(Requirement) Among the records, find the lines that hold the string "will" and return them.

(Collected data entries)
--- START ---

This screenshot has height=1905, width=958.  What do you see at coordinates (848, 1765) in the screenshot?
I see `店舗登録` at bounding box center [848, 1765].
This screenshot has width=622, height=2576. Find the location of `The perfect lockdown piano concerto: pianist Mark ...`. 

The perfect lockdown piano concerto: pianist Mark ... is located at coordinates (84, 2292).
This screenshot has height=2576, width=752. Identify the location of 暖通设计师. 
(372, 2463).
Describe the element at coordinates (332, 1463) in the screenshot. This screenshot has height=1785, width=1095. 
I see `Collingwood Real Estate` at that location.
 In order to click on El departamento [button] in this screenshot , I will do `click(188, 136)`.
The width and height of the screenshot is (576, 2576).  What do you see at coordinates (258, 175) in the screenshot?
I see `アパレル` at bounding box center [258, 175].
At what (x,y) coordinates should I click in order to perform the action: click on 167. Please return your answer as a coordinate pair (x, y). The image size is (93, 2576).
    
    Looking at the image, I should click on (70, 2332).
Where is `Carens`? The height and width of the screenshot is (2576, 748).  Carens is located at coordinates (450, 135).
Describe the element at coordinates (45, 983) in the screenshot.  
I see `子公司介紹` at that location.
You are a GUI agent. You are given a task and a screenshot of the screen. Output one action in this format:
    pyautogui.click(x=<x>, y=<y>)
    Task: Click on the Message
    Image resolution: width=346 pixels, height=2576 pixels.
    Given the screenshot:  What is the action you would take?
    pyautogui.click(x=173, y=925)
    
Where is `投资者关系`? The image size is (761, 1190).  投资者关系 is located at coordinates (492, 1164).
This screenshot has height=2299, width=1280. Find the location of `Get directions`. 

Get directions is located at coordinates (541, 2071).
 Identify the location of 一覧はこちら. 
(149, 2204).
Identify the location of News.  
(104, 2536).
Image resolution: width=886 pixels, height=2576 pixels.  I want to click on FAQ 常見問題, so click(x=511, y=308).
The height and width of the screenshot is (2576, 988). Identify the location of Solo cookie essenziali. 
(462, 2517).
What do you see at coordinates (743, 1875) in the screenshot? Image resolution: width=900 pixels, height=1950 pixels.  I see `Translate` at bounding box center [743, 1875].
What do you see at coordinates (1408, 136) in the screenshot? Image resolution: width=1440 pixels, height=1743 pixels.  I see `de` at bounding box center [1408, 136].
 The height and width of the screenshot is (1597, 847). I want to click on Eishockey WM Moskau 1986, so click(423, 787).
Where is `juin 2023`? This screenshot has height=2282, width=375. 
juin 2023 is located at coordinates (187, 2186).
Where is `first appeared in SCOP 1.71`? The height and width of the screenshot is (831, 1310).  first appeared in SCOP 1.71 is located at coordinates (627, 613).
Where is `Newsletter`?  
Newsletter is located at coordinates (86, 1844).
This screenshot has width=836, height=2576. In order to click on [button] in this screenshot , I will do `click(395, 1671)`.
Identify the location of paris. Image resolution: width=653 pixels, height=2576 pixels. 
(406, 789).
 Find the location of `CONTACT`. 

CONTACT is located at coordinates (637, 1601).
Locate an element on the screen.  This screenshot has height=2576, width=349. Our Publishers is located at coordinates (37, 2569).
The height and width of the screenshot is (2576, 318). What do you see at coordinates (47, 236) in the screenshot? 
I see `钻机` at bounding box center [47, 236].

--- END ---

(Answer space)
 In order to click on El departamento [button] in this screenshot , I will do `click(188, 136)`.
This screenshot has width=836, height=2576. In order to click on [button] in this screenshot , I will do `click(395, 1671)`.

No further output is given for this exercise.